A combinação completa 'assentar residência' é raramente usada, soando arcaica. Predominam formas mais simples como 'morar' ou 'residir'.

A expressão completa 'assentar residência' perdeu sua vitalidade no uso cotidiano, sendo substituída por sinônimos mais diretos e menos formais. O verbo 'assentar' manteve seus múltiplos significados em outros contextos, mas a combinação específica com 'residência' tornou-se obsoleta na fala corrente.

Primeiro registro

Séculos XVI-XVII

Registros em documentos notariais, cartas de sesmarias e relatos de viagens que descrevem o estabelecimento de colonos em novas terras.
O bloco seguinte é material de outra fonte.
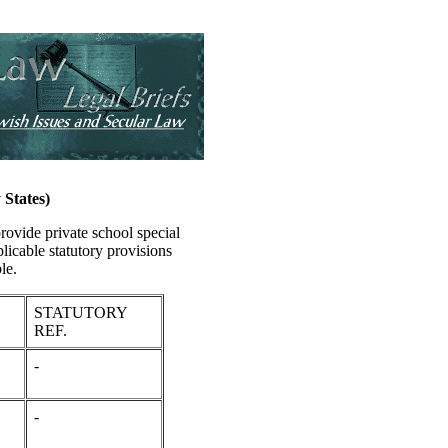
States)
provide private school special
plicable statutory provisions
le.
STATUTORY
REF.
-
-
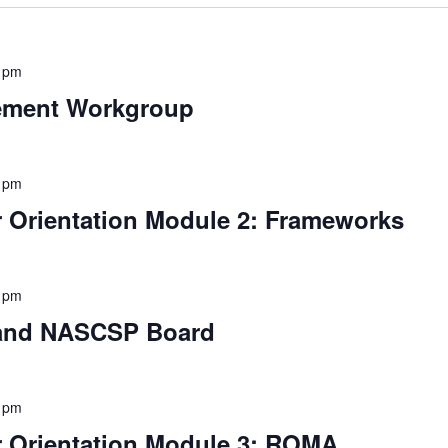
 pm
ement Workgroup
 pm
Orientation Module 2: Frameworks
 pm
 and NASCSP Board
 pm
Orientation Module 3: ROMA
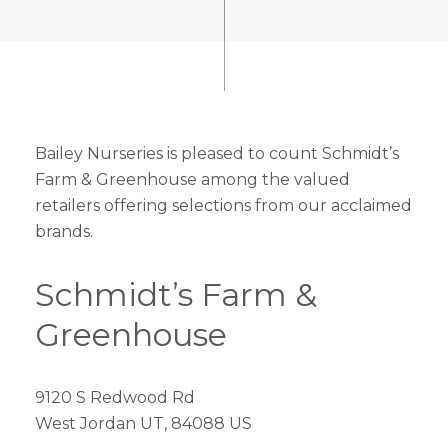
Bailey Nurseries is pleased to count Schmidt’s
Farm & Greenhouse among the valued
retailers offering selections from our acclaimed
brands.
Schmidt’s Farm &
Greenhouse
9120 S Redwood Rd
West Jordan UT, 84088 US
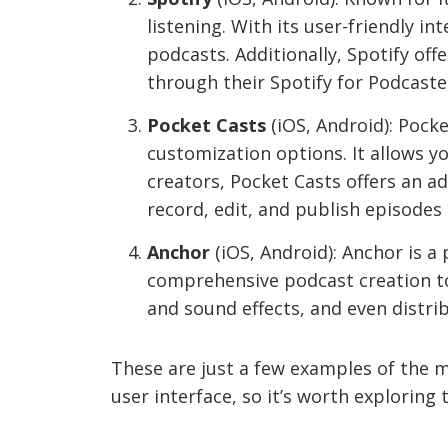
listening. With its user-friendly 
podcasts. Additionally, Spotify off
through their Spotify for Podcaste
Pocket Casts
(iOS, Android): Pocke
customization options. It allows y
creators, Pocket Casts offers an a
record, edit, and publish episodes
Anchor
(iOS, Android): Anchor is a
comprehensive podcast creation to
and sound effects, and even distri
These are just a few examples of the 
user interface, so it’s worth exploring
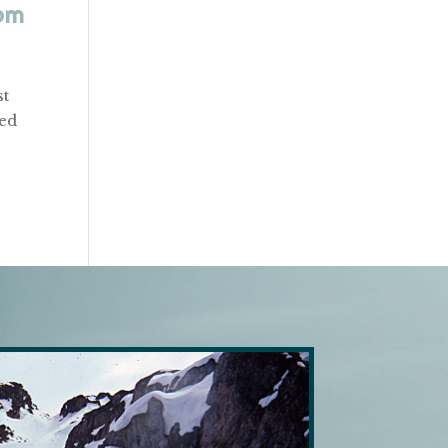
om
st
red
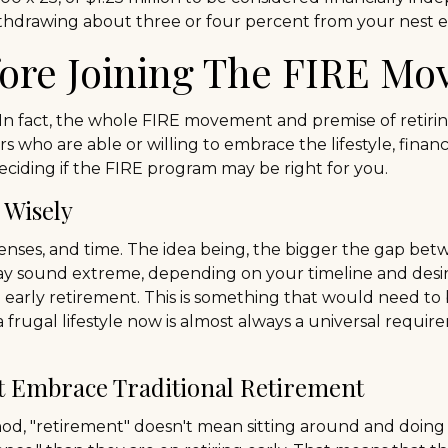
 withdrawing about three or four percent from your nest 
fore Joining The FIRE M
 In fact, the whole FIRE movement and premise of retiri
ers who are able or willing to embrace the lifestyle, finan
ciding if the FIRE program may be right for you.
 Wisely
nses, and time. The idea being, the bigger the gap betw
ay sound extreme, depending on your timeline and desir
arly retirement. This is something that would need to be
 frugal lifestyle now is almost always a universal requi
t Embrace Traditional Retirement
hod, "retirement" doesn't mean sitting around and doing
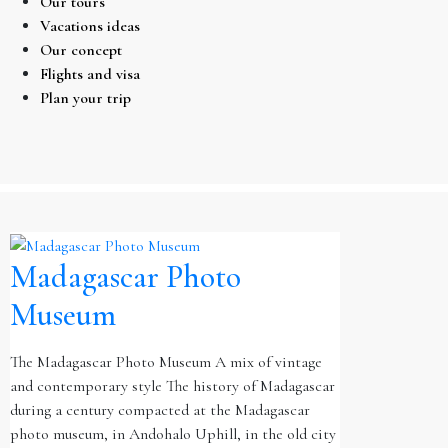
Our tours
Vacations ideas
Our concept
Flights and visa
Plan your trip
Madagascar Photo
Museum
The Madagascar Photo Museum A mix of vintage
and contemporary style The history of Madagascar
during a century compacted at the Madagascar
photo museum, in Andohalo Uphill, in the old city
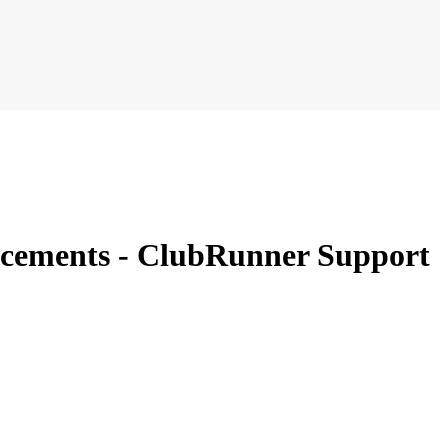
ouncements - ClubRunner Support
Exemplos podem ser encontrados em crônicas e documentos administrativos da época colonial.

Momentos culturais

Século XIX

Presente em descrições de romances de formação e relatos de viagens, onde o ato de 'assentar residência' em uma nova terra era um marco importante na vida dos personagens ou viajantes.

Comparações culturais

Inglês: 'to settle down' (estabelecer-se, fixar residência) ou 'to take up residence' (formal). Espanhol: 'asentar residencia' (formal, menos comum no uso diário) ou 'establecer su residencia' (formal), sendo mais comum 'vivir en' ou 'residir en'. Francês: 's'installer' (estabelecer-se, fixar residência).

Relevância atual

A expressão completa 'assentar residência' possui relevância histórica e documental, sendo encontrada em textos legais, acadêmicos ou literários que remetem a períodos passados. No uso contemporâneo, é considerada arcaica e formal, sendo substituída por termos mais usuais como 'morar', 'residir', 'fixar residência' ou 'estabelecer moradia'.

Período Colonial e Imperial

Séculos XVI a XIX — O verbo 'assentar' (do latim assidere, sentar-se ao lado, estabelecer-se) e 'residência' (do latim residentia, ato de residir) eram usados separadamente. A ideia de 'assentar residência' como um ato formal de estabelecer moradia em um local, especialmente para fins legais ou administrativos, começa a se consolidar. Referências a 'assentar morada' ou 'estabelecer residência' são comuns em documentos da época.

Início da República e Consolidação

Final do Século XIX e início do Século XX — A expressão 'assentar residência' ganha maior formalidade em documentos legais, como registros de propriedade, processos de imigração e certidões. O uso se mantém mais formal e ligado a atos burocráticos e de estabelecimento de domicílio.

Meados do Século XX

Anos 1940-1970 — A expressão 'assentar residência' continua a ser utilizada em contextos formais, mas começa a aparecer em narrativas literárias e jornalísticas com um tom mais descritivo, indicando o ato de se estabelecer em um novo lar ou cidade, muitas vezes com conotações de fixação e pertencimento.

Atualidade

Final do Século XX e Século XXI — A expressão 'assentar residência' é raramente usada em sua forma completa. O verbo 'assentar' em si tem múltiplos usos (assentar pregos, assentar a mesa, assentar a poeira), e 'residência' é mais comum como substantivo isolado ou em compostos como 'residência médica'. A combinação 'assentar residência' soa arcaica e formal, sendo substituída por 'morar', 'residir', 'estabelecer residência' ou 'fixar residência'.